**EXERCISE INSTRUCTIONS**
Every line of the records below that holds the word "November" belongs in the answer.

**SOURCE INFORMATION**
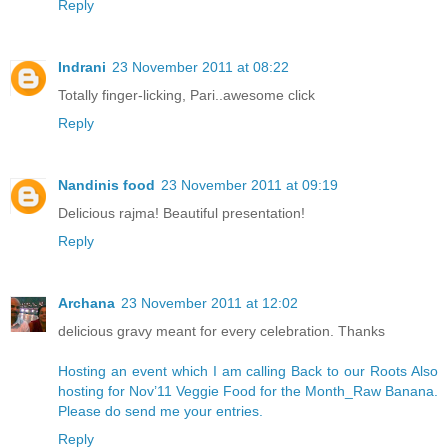
Reply
Indrani
23 November 2011 at 08:22
Totally finger-licking, Pari..awesome click
Reply
Nandinis food
23 November 2011 at 09:19
Delicious rajma! Beautiful presentation!
Reply
Archana
23 November 2011 at 12:02
delicious gravy meant for every celebration. Thanks
Hosting an event which I am calling Back to our Roots
Also
hosting for Nov’11 Veggie Food for the Month_Raw Banana.
Please do send me your entries.
Reply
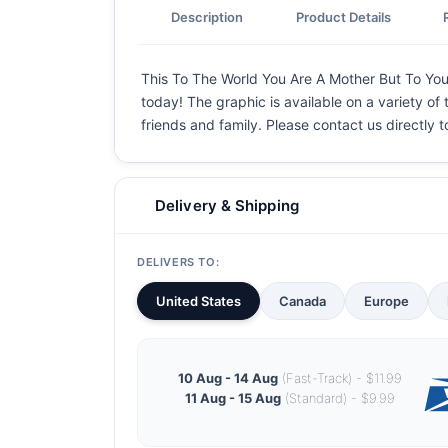
Description
Product Details
This To The World You Are A Mother But To Your 
today! The graphic is available on a variety of 
friends and family. Please contact us directly
Delivery & Shipping
DELIVERS TO:
United States
Canada
Europe
10 Aug - 14 Aug
(Fast-Track) - $11.99
11 Aug - 15 Aug
(Standard) - $9.99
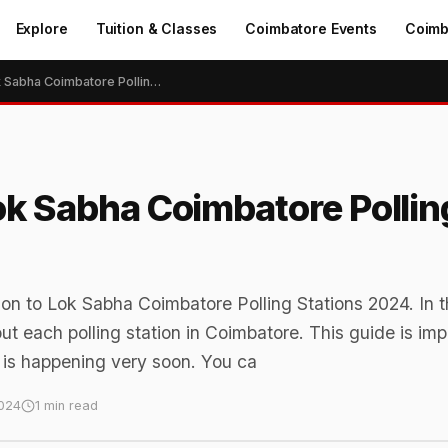
Explore
Tuition & Classes
Coimbatore Events
Coimb
General Election to Lok Sabha Coimbatore Polling Stations 2024
Lok Sabha Coimbatore Pollin
ion to Lok Sabha Coimbatore Polling Stations 2024. In t
out each polling station in Coimbatore. This guide is imp
is happening very soon. You ca
024
1 min read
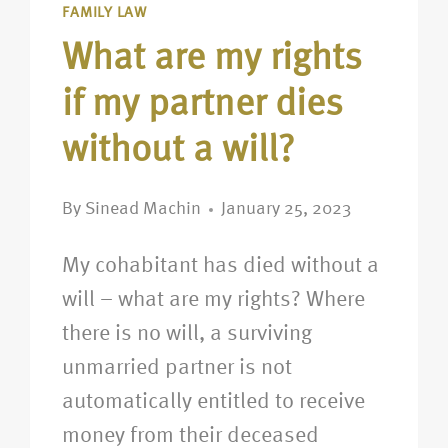
FAMILY LAW
What are my rights
if my partner dies
without a will?
By
Sinead Machin
January 25, 2023
My cohabitant has died without a
will – what are my rights? Where
there is no will, a surviving
unmarried partner is not
automatically entitled to receive
money from their deceased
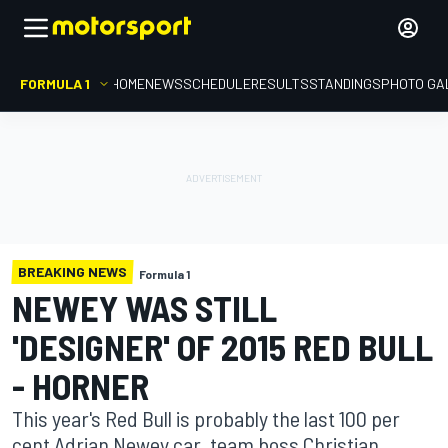
FORMULA 1
HOME
NEWS
SCHEDULE
RESULTS
STANDINGS
PHOTO GA
BREAKING NEWS
Formula 1
NEWEY WAS STILL
'DESIGNER' OF 2015 RED BULL
- HORNER
This year's Red Bull is probably the last 100 per
cent Adrian Newey car, team boss Christian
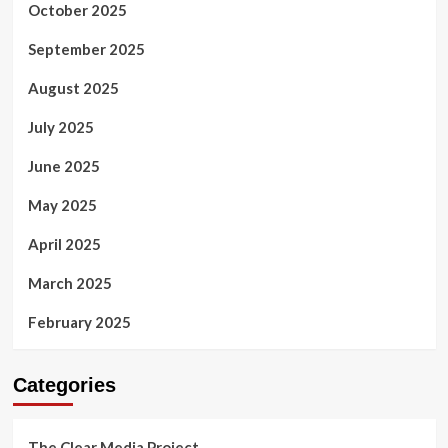
October 2025
September 2025
August 2025
July 2025
June 2025
May 2025
April 2025
March 2025
February 2025
Categories
The Clear Media Project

**TASK RESULT**
23 November 2011 at 08:22
23 November 2011 at 09:19
23 November 2011 at 12:02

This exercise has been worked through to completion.